Is a Coastal Romance any romance set by the sea? Such an open definition would drive some people crazy and I understand their point. A pretty but two dimensional background that could just as easily be a mountain or outback or city setting doesn’t seem to warrant a special label. Surely a Coastal Romance has to make the sea integral to the plot?
I’m not convinced.
I’ve heard these arguments before in the Steampunk community. Some people want a rigid definition that allows lines to be drawn and people clearly put either inside or outside the community/genre/magic circle. But I’m more about inclusion. If a person self-identifies as a Steampunk, then that’s what they are.

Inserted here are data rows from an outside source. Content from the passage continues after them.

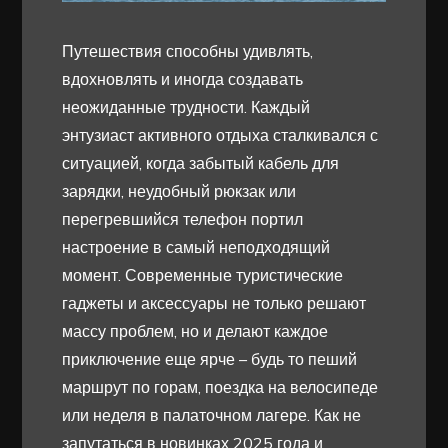
Путешествия способны удивлять,
вдохновлять и иногда создавать
неожиданные трудности. Каждый
энтузиаст активного отдыха сталкивался с
ситуацией, когда забытый кабель для
зарядки, неудобный рюкзак или
перегревшийся телефон портил
настроение в самый неподходящий
момент. Современные туристические
гаджеты и аксессуары не только решают
массу проблем, но и делают каждое
приключение еще ярче – будь то пеший
маршрут по горам, поездка на велосипеде
или неделя в палаточном лагере. Как не
запутаться в новинках 2025 года и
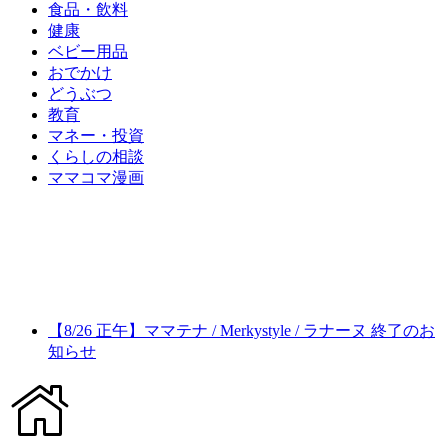
食品・飲料
健康
ベビー用品
おでかけ
どうぶつ
教育
マネー・投資
くらしの相談
ママコマ漫画
【8/26 正午】ママテナ / Merkystyle / ラナーヌ 終了のお
知らせ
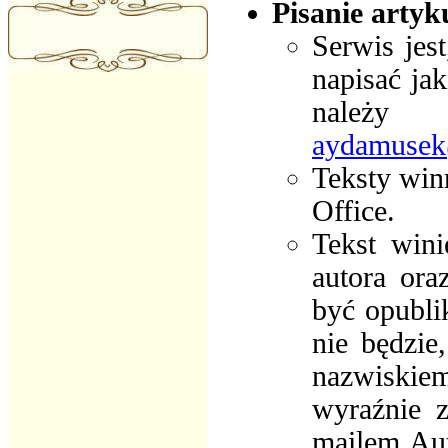
Pisanie arty
Serwis jes
napisać ja
należy
aydamuse
Teksty wi
Office.
Tekst win
autora or
być opublik
nie będzie
nazwiskie
wyraźnie z
mailem Aut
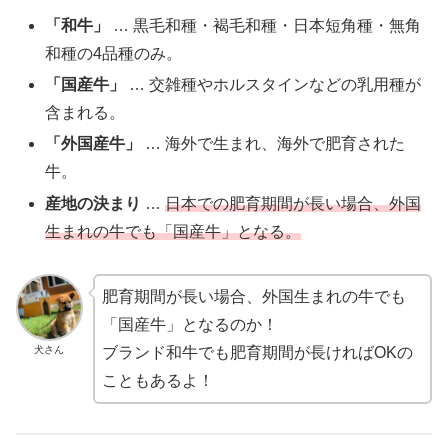
「和牛」
… 黒毛和種・褐毛和種・日本短角種・無角
和種の4品種のみ。
「国産牛」
… 交雑種やホルスタインなどの乳用種が
含まれる。
「外国産牛」
… 海外で生まれ、海外で肥育された
牛。
産地の決まり
…
日本での肥育期間が長い場合、外国
生まれの牛でも「国産牛」となる。
肥育期間が長い場合、外国生まれの牛でも
「国産牛」となるのか！
犬さん
ブランド和牛でも肥育期間が長ければOKの
こともあるよ！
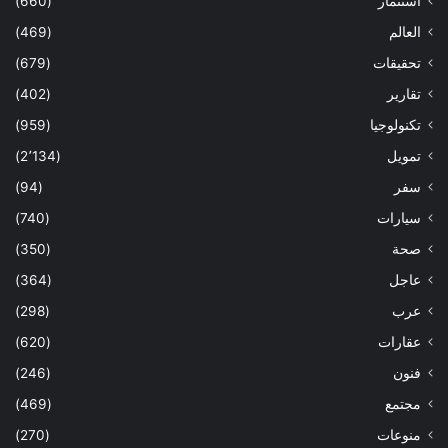
استثمار
(660)
العالم
(469)
تحقيقات
(679)
تقارير
(402)
تكنولوجيا
(959)
تمويل
(2٬134)
سفر
(94)
سيارات
(740)
صحة
(350)
عاجل
(364)
عرب
(298)
عقارات
(620)
فنون
(246)
مجتمع
(469)
منوعات
(270)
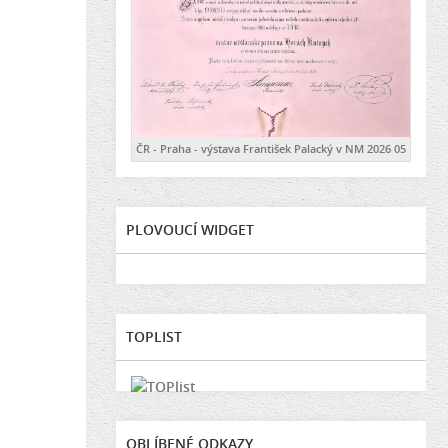
ČR - Praha - výstava František Palacký v NM 2026 05
PLOVOUCÍ WIDGET
TOPLIST
OBLÍBENÉ ODKAZY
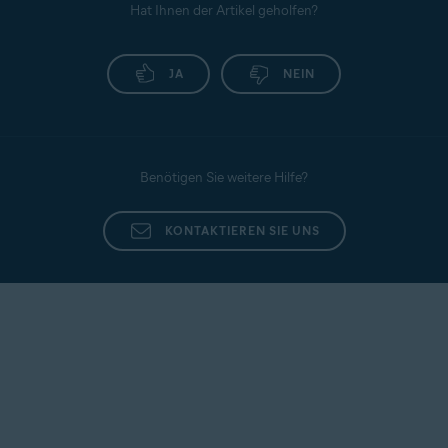
Hat Ihnen der Artikel geholfen?
JA
NEIN
Benötigen Sie weitere Hilfe?
KONTAKTIEREN SIE UNS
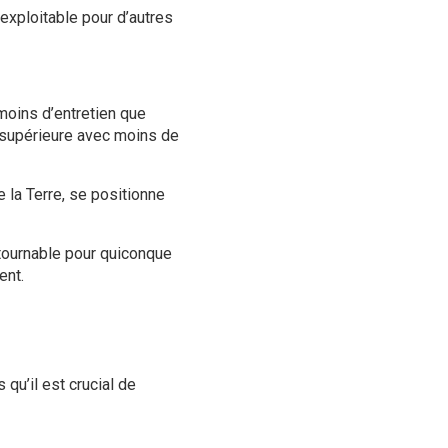
 exploitable pour d’autres
moins d’entretien que
 supérieure avec moins de
 la Terre, se positionne
tournable pour quiconque
ent.
qu’il est crucial de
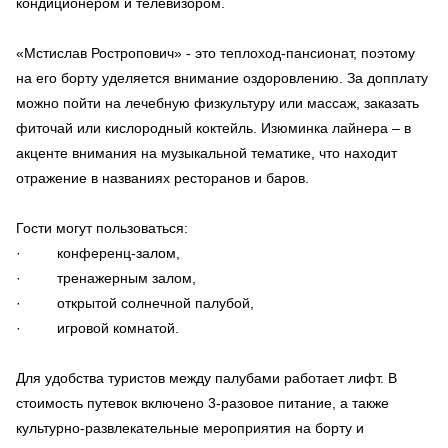
кондиционером и телевизором.
«Мстислав Ростропович» - это теплоход-пансионат, поэтому
на его борту уделяется внимание оздоровлению. За допплату
можно пойти на лечебную физкультуру или массаж, заказать
фиточай или кислородный коктейль. Изюминка лайнера – в
акценте внимания на музыкальной тематике, что находит
отражение в названиях ресторанов и баров.
Гости могут пользоваться:
· конференц-залом,
· тренажерным залом,
· открытой солнечной палубой,
· игровой комнатой.
Для удобства туристов между палубами работает лифт. В
стоимость путевок включено 3-разовое питание, а также
культурно-развлекательные мероприятия на борту и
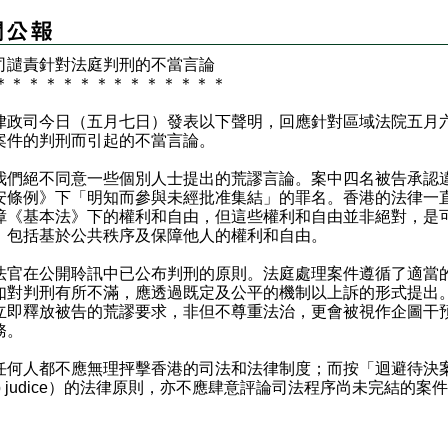
司譴責針對法庭判刑的不當言論
＊
＊
＊
＊
＊
＊
＊
＊
＊
＊
＊
＊
＊
＊
司今日（五月七日）發表以下聲明，回應針對區域法院五月
案件的判刑而引起的不當言論。
絕不同意一些個別人士提出的荒謬言論。案中四名被告承認
安條例》下「明知而參與未經批准集結」的罪名。香港的法律一
障《基本法》下的權利和自由，但這些權利和自由並非絕對，是
，包括基於公共秩序及保障他人的權利和自由。
在公開聆訊中已公布判刑的原則。法庭處理案件遵循了適當
如對判刑有所不滿，應透過既定及公平的機制以上訴的形式提出
立即釋放被告的荒謬要求，非但不尊重法治，更會被視作企圖干
務。
人都不應無理抨擊香港的司法和法律制度；而按「迴避待決
b judice）的法律原則，亦不應肆意評論司法程序尚未完結的案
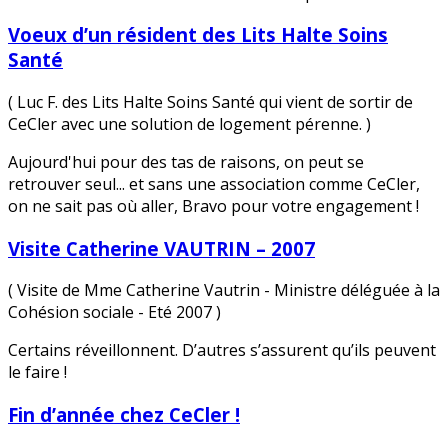
Voeux d’un résident des Lits Halte Soins
Santé
( Luc F. des Lits Halte Soins Santé qui vient de sortir de
CeCler avec une solution de logement pérenne. )
Aujourd'hui pour des tas de raisons, on peut se
retrouver seul... et sans une association comme CeCler,
on ne sait pas où aller, Bravo pour votre engagement !
Visite Catherine VAUTRIN – 2007
( Visite de Mme Catherine Vautrin - Ministre déléguée à la
Cohésion sociale - Eté 2007 )
Certains réveillonnent. D’autres s’assurent qu’ils peuvent
le faire !
Fin d’année chez CeCler !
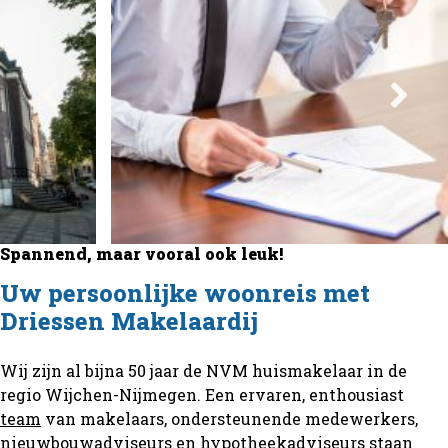
Spannend, maar vooral ook leuk!
Uw persoonlijke woonreis met
Driessen Makelaardij
Wij zijn al bijna 50 jaar de NVM huismakelaar in de
regio Wijchen-Nijmegen. Een ervaren, enthousiast
team
van makelaars, ondersteunende medewerkers,
nieuwbouwadviseurs en hypotheekadviseurs staan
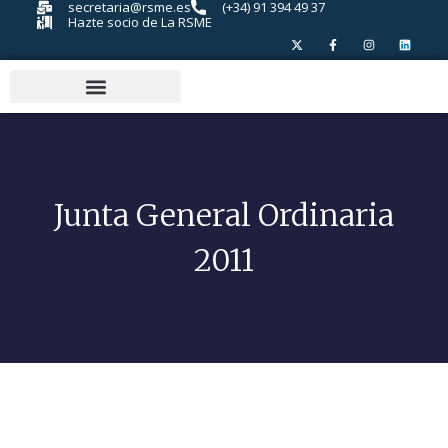
secretaria@rsme.es
(+34) 91 394 49 37
Hazte socio de La RSME
Junta General Ordinaria
2011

So when it comes to Coastal Romance , if the author or readers identify a book as Coastal Romance, then it is.
*shrieks from the peanut gallery and a shower of peanut shells*
Yes, I do know that this is unhelpful in the extreme for deciding metadata. If everyone and their dolphin can join in, the label of the sub-genre risks becoming meaningless. Still, there is a lot of power in the wisdom of the crowd and I think we can trust it.
There will be discussions and mishaps and a few raspberries blown, but I think that as a community of readers, writers, editors and reviewers we will develop an effective working definition of Coastal Romance.
This is where I’m starting from:
Coastal Romance is about freedom, wide open horizons, taking chances and daring to love. It celebrates the sea in all of its moods. When we escape the everyday, anything is possible.